Something Wiki is about a shy twelve year old named Jo, who has three brainy friends and edits Wikipedia for fun. When two of her friends suddenly decide they’re too cool for her, Jo has to deal with a situation unfortunately all too familiar with many young girls. Add to the mix a twenty-four year old brother moving back home with his pregnant girlfriend, and Jo’s dealing with quite a bit to handle.
Sutherland does a great job of capturing a young girl’s voice, and her writing took me right back to my days as a tween. I remember being like Jo — Wikipedia wasn’t around back then so I had to scribble my feelings in an actual paper journal, but I can certainly relate to her worries about bad hair cuts, monstrous zits, and not quite fitting in with friends who are finding new interests. Kudos to Sutherland for giving Jo a real acne problem, rather than the usual trope in movies of otherwise beautiful girls freaking out over a single pimple. The story feels real, and Jo is a sharp, witty narrator. Her sardonic asides give way to real pain though, and it’s almost painful to read about how cruel young girls can be.
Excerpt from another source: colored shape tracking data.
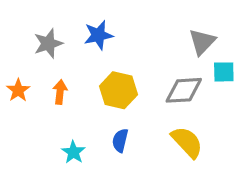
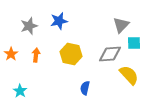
blue semicircle: (120, 140) -> (85, 88), moved
yellow semicircle: (187, 142) -> (129, 75), moved
cyan star: (73, 152) -> (20, 91), moved

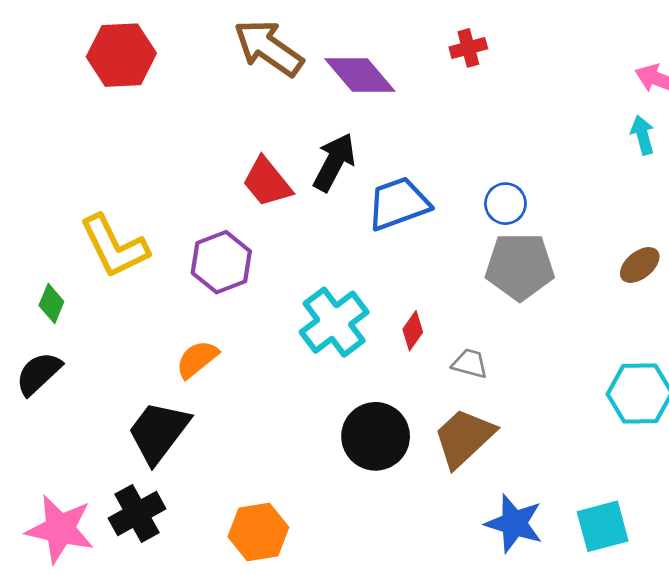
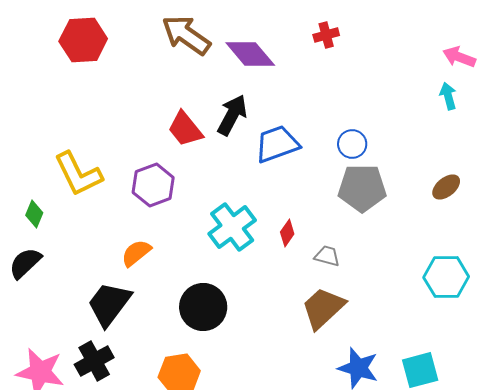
black circle: (376, 436) -> (203, 307), moved

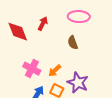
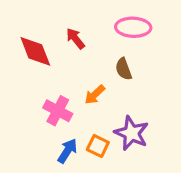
red arrow: (43, 24) -> (75, 39), turned -64
orange arrow: (55, 71) -> (95, 95), moved

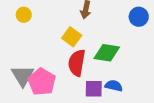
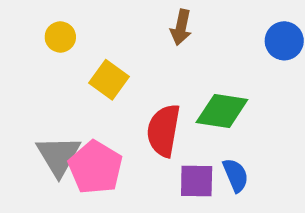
yellow square: (72, 37) -> (109, 80), moved
blue semicircle: (114, 86) -> (236, 175), turned 54

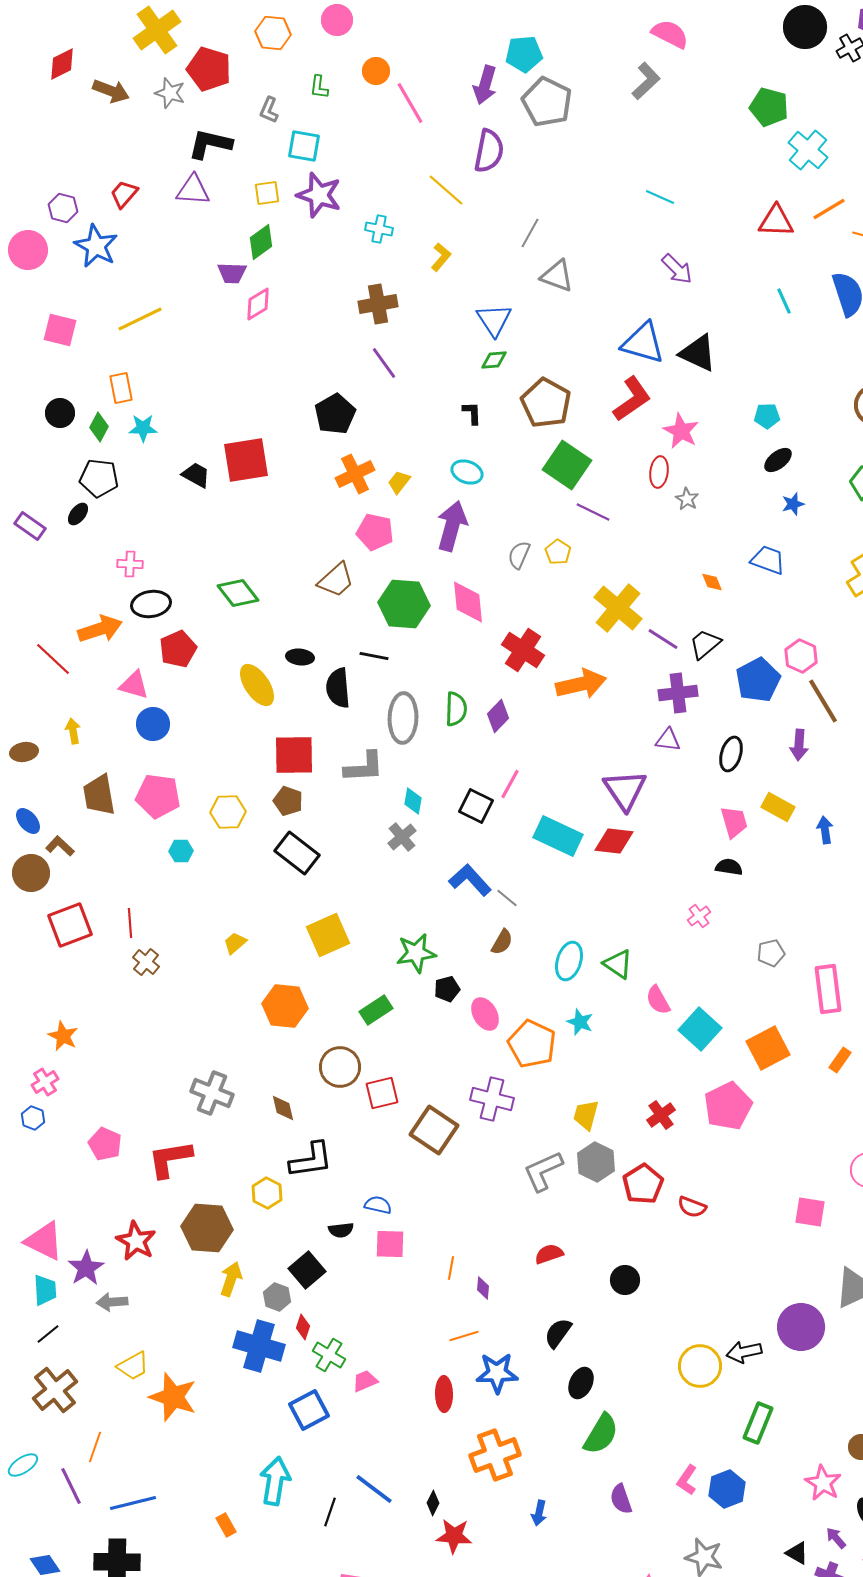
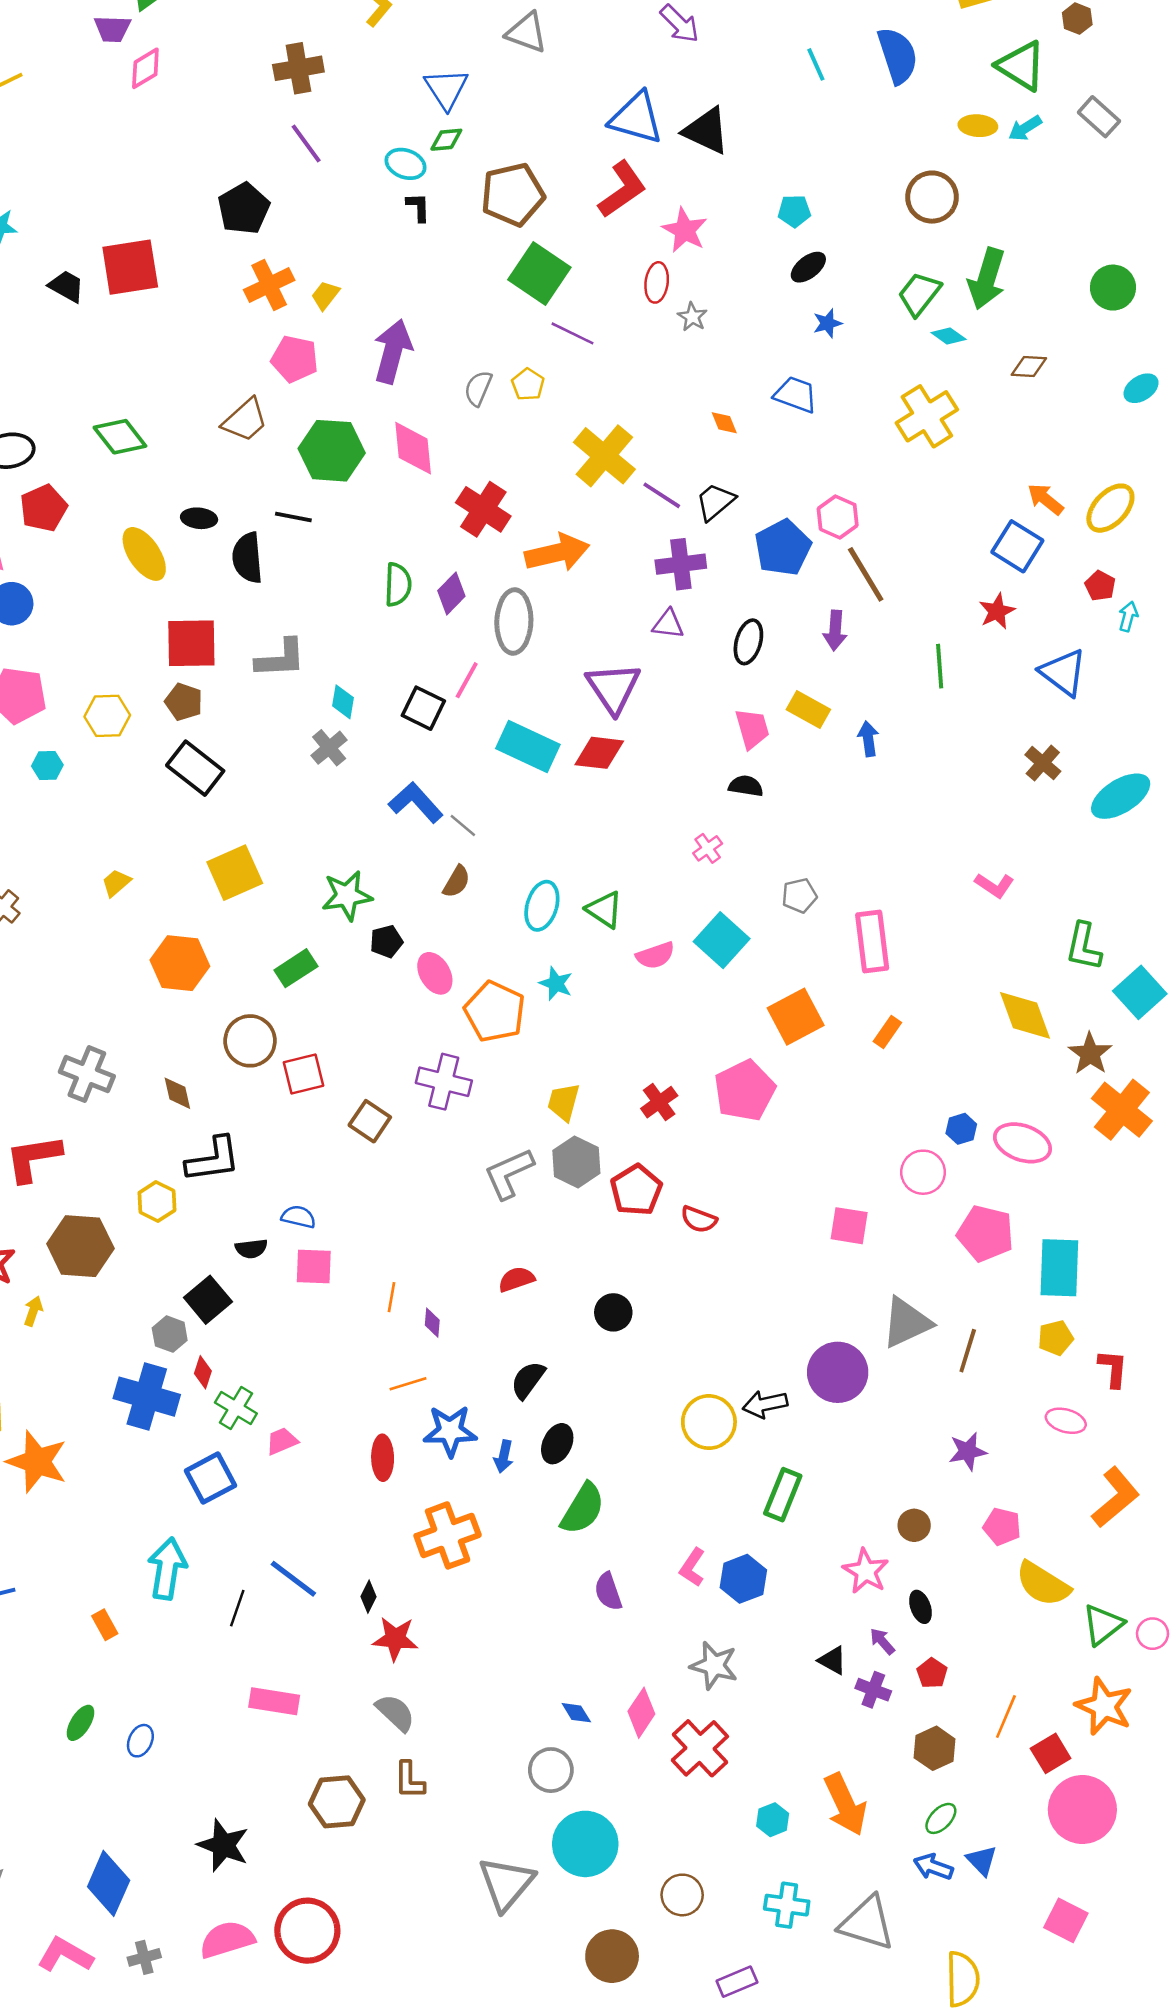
brown pentagon: (546, 403) -> (513, 194), turned 30
cyan ellipse: (467, 472) -> (406, 164), moved
gray ellipse: (403, 718) -> (514, 622), moved
pink semicircle: (658, 1000) -> (655, 955), turned -80
cyan square: (700, 1029) -> (722, 940), moved
brown square: (434, 1130) -> (370, 1121), size x0.7
yellow arrow: (231, 1279) -> (33, 1311), moved, size x0.7
blue arrow: (539, 1513) -> (504, 1456), moved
I lent my copy to my sister after reading, and about halfway through, she asked me if Chloe (Jo’s best-friend-turned-kinda-mean-girl) ever gets her comeuppance. Unfortunately, Sutherland ends the story before the girls enter high school, which means we never get to see if Chloe gets major zits before the prom or ends up unable to land her dream job after university. There is some closure, but as in real life, things aren’t completely wrapped up in a tidy little package. The book does give a glimpse of hope, however — J, the girlfriend of Jo’s brother, is the cool older sister type who wears awesome outfits and is beyond caring what others think of her. Attitude-wise, she’s who Jo can grow up to become, and both provides emotional support and a reminder that things do get better.
Despite being in the title, the Wikipedia angle almost seems unnecessary. Perhaps it will resonate on a different level with contemporary tweens, but it mostly just reminds me of those Baby-sitter Club notebook chapter introductions.
Something Wiki is fantastic realistic YA. It’s much tighter — plot-wise and style-wise — than Sutherland’s first novel, and is sure to resonate with many young girls and women who remember all too well the pains of growing up.
Thank you to Dundurn for a copy of this book in exchange for an honest review.